*** Dataset records ***
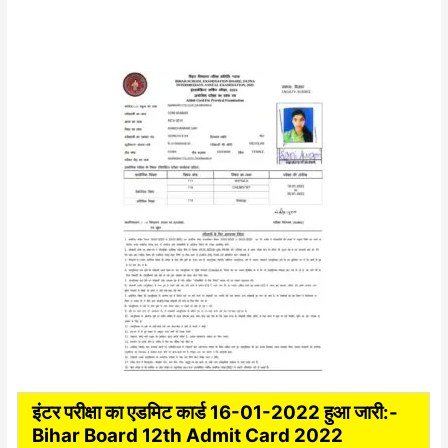
इंटर परीक्षा का एडमिट कार्ड 16-01-2022 हुआ जारी:-
Bihar Board 12th Admit Card 2022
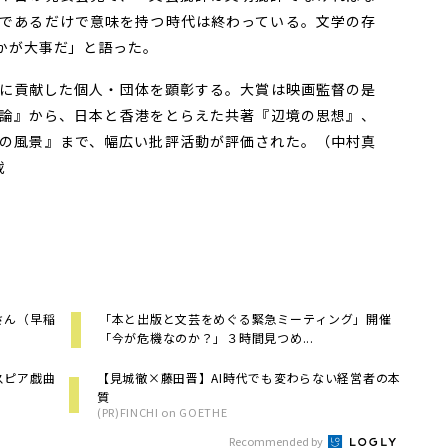
であるだけで意味を持つ時代は終わっている。文学の存
かが大事だ」と語った。
に貢献した個人・団体を顕彰する。大賞は映画監督の是
論』から、日本と香港をとらえた共著『辺境の思想』、
の風景』まで、幅広い批評活動が評価された。（中村真
載
さん（早稲
「本と出版と文芸をめぐる緊急ミーティング」開催
「今が危機なのか？」３時間見つめ...
スピア戯曲
【見城徹×藤田晋】AI時代でも変わらない経営者の本
質
(PR)FINCHI on GOETHE
Recommended by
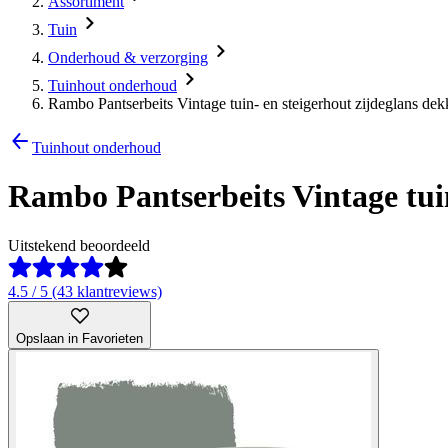
Assortiment
Tuin
Onderhoud & verzorging
Tuinhout onderhoud
Rambo Pantserbeits Vintage tuin- en steigerhout zijdeglans dek
Tuinhout onderhoud
Rambo Pantserbeits Vintage tuin
Uitstekend beoordeeld
4.5 / 5 (43 klantreviews)
Opslaan in Favorieten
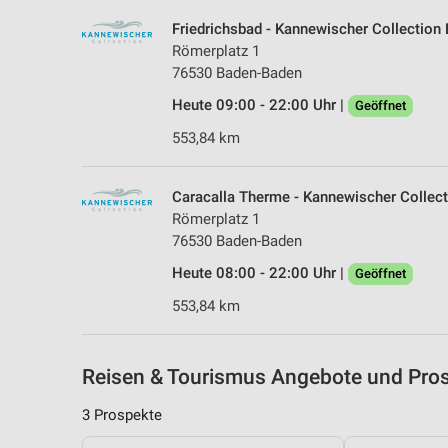
Friedrichsbad - Kannewischer Collection
Römerplatz 1
76530 Baden-Baden
Heute 09:00 - 22:00 Uhr |
Geöffnet
553,84 km
Caracalla Therme - Kannewischer Collec
Römerplatz 1
76530 Baden-Baden
Heute 08:00 - 22:00 Uhr |
Geöffnet
553,84 km
Reisen & Tourismus Angebote und Pros
3 Prospekte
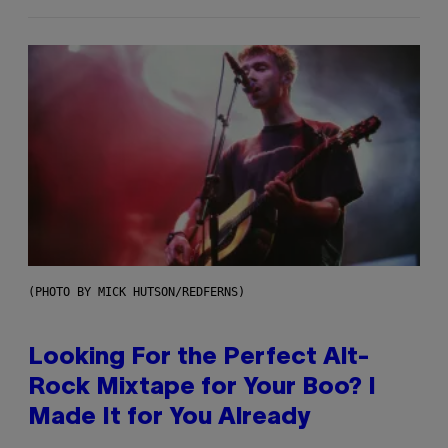
(PHOTO BY MICK HUTSON/REDFERNS)
Looking For the Perfect Alt-
Rock Mixtape for Your Boo? I
Made It for You Already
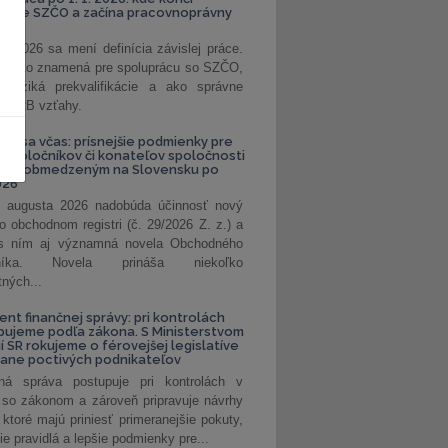
kanie SZČO a začína pracovnoprávny
1. 2026 sa mení definícia závislej práce.
e, čo to znamená pre spoluprácu so SZČO,
 riziká prekvalifikácie a ako správne
iť B2B vzťahy.
vte sa včas: prísnejšie podmienky pre
spoločníkov či konateľov spoločnosti
ením obmedzeným na Slovensku po
026
 augusta 2026 nadobúda účinnosť nový
o obchodnom registri (č. 29/2026 Z. z.) a
 s ním aj významná novela Obchodného
nníka. Novela prináša niekoľko
tných...
ent finančnej správy: pri kontrolách
pujeme podľa zákona. S Ministerstvom
ií SR rokujeme o férovejšej legislatíve
rane poctivých podnikateľov
ná správa postupuje pri kontrolách v
 so zákonom a zároveň pripravuje návrhy
 ktoré majú priniesť primeranejšie pokuty,
ie pravidlá a lepšie podmienky pre...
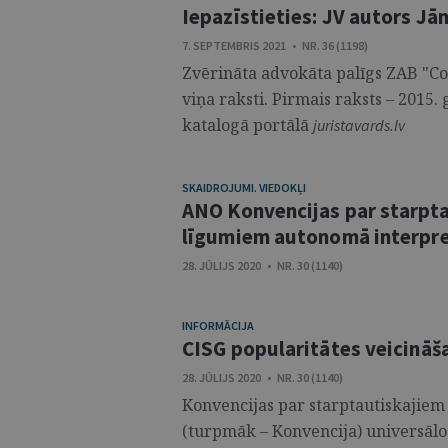
Iepazīstieties: JV autors Jā
7. SEPTEMBRIS 2021 • NR. 36 (1198)
Zvērināta advokāta palīgs ZAB "Coba
viņa raksti. Pirmais raksts – 2015.
katalogā portālā
juristavards.lv
SKAIDROJUMI. VIEDOKĻI
ANO Konvencijas par starpt
līgumiem autonomā interpr
28. JŪLIJS 2020 • NR. 30 (1140)
INFORMĀCIJA
CISG popularitātes veicinā
28. JŪLIJS 2020 • NR. 30 (1140)
Konvencijas par starptautiskaji
(turpmāk – Konvencija) universālo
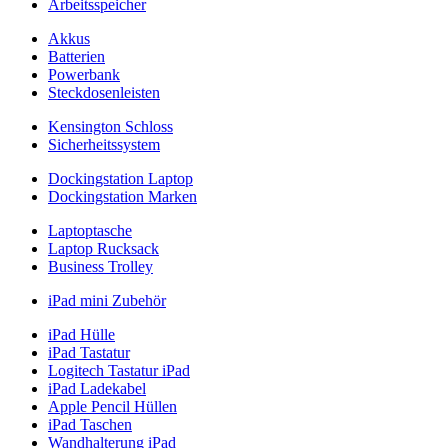
Arbeitsspeicher
Akkus
Batterien
Powerbank
Steckdosenleisten
Kensington Schloss
Sicherheitssystem
Dockingstation Laptop
Dockingstation Marken
Laptoptasche
Laptop Rucksack
Business Trolley
iPad mini Zubehör
iPad Hülle
iPad Tastatur
Logitech Tastatur iPad
iPad Ladekabel
Apple Pencil Hüllen
iPad Taschen
Wandhalterung iPad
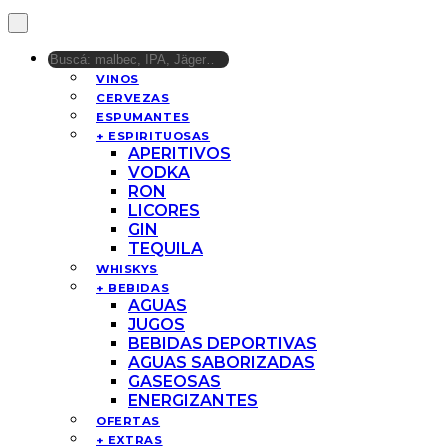
VINOS
CERVEZAS
ESPUMANTES
+ ESPIRITUOSAS
APERITIVOS
VODKA
RON
LICORES
GIN
TEQUILA
WHISKYS
+ BEBIDAS
AGUAS
JUGOS
BEBIDAS DEPORTIVAS
AGUAS SABORIZADAS
GASEOSAS
ENERGIZANTES
OFERTAS
+ EXTRAS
*** End of Dataset records ***
## Work order
The records above are to be restated exactly, with all pictures omitted.

## Result for this task
इंटर परीक्षा का एडमिट कार्ड 16-01-2022 हुआ जारी:-
Bihar Board 12th Admit Card 2022
であるだけで意味を持つ時代は終わっている。文学の存
かが大事だ」と語った。
に貢献した個人・団体を顕彰する。大賞は映画監督の是
論』から、日本と香港をとらえた共著『辺境の思想』、
の風景』まで、幅広い批評活動が評価された。（中村真
載
さん（早稲
「本と出版と文芸をめぐる緊急ミーティング」開催
「今が危機なのか？」３時間見つめ...
スピア戯曲
【見城徹×藤田晋】AI時代でも変わらない経営者の本
質
(PR)FINCHI on GOETHE
Recommended by
Assortiment
Tuin
Onderhoud & verzorging
Tuinhout onderhoud
Rambo Pantserbeits Vintage tuin- en steigerhout zijdeglans dek
Tuinhout onderhoud
Rambo Pantserbeits Vintage tuin
Uitstekend beoordeeld
4.5 / 5 (43 klantreviews)
Opslaan in Favorieten
Friedrichsbad - Kannewischer Collection
Römerplatz 1
76530 Baden-Baden
Heute 09:00 - 22:00 Uhr |
Geöffnet
553,84 km
Caracalla Therme - Kannewischer Collec
Römerplatz 1
76530 Baden-Baden
Heute 08:00 - 22:00 Uhr |
Geöffnet
553,84 km
Reisen & Tourismus Angebote und Pros
3 Prospekte
(PHOTO BY MICK HUTSON/REDFERNS)
Looking For the Perfect Alt-
Rock Mixtape for Your Boo? I
Made It for You Already
kanie SZČO a začína pracovnoprávny
1. 2026 sa mení definícia závislej práce.
e, čo to znamená pre spoluprácu so SZČO,
 riziká prekvalifikácie a ako správne
iť B2B vzťahy.
vte sa včas: prísnejšie podmienky pre
spoločníkov či konateľov spoločnosti
ením obmedzeným na Slovensku po
026
 augusta 2026 nadobúda účinnosť nový
o obchodnom registri (č. 29/2026 Z. z.) a
 s ním aj významná novela Obchodného
nníka. Novela prináša niekoľko
tných...
ent finančnej správy: pri kontrolách
pujeme podľa zákona. S Ministerstvom
ií SR rokujeme o férovejšej legislatíve
rane poctivých podnikateľov
ná správa postupuje pri kontrolách v
 so zákonom a zároveň pripravuje návrhy
 ktoré majú priniesť primeranejšie pokuty,
ie pravidlá a lepšie podmienky pre...
Iepazīstieties: JV autors Jā
7. SEPTEMBRIS 2021 • NR. 36 (1198)
Zvērināta advokāta palīgs ZAB "Coba
viņa raksti. Pirmais raksts – 2015.
katalogā portālā
juristavards.lv
SKAIDROJUMI. VIEDOKĻI
ANO Konvencijas par starpt
līgumiem autonomā interpr
28. JŪLIJS 2020 • NR. 30 (1140)
INFORMĀCIJA
CISG popularitātes veicinā
28. JŪLIJS 2020 • NR. 30 (1140)
Konvencijas par starptautiskaji
(turpmāk – Konvencija) universālo
Arbeitsspeicher
Akkus
Batterien
Powerbank
Steckdosenleisten
Kensington Schloss
Sicherheitssystem
Dockingstation Laptop
Dockingstation Marken
Laptoptasche
Laptop Rucksack
Business Trolley
iPad mini Zubehör
iPad Hülle
iPad Tastatur
Logitech Tastatur iPad
iPad Ladekabel
Apple Pencil Hüllen
iPad Taschen
Wandhalterung iPad
VINOS
CERVEZAS
ESPUMANTES
+ ESPIRITUOSAS
APERITIVOS
VODKA
RON
LICORES
GIN
TEQUILA
WHISKYS
+ BEBIDAS
AGUAS
JUGOS
BEBIDAS DEPORTIVAS
AGUAS SABORIZADAS
GASEOSAS
ENERGIZANTES
OFERTAS
+ EXTRAS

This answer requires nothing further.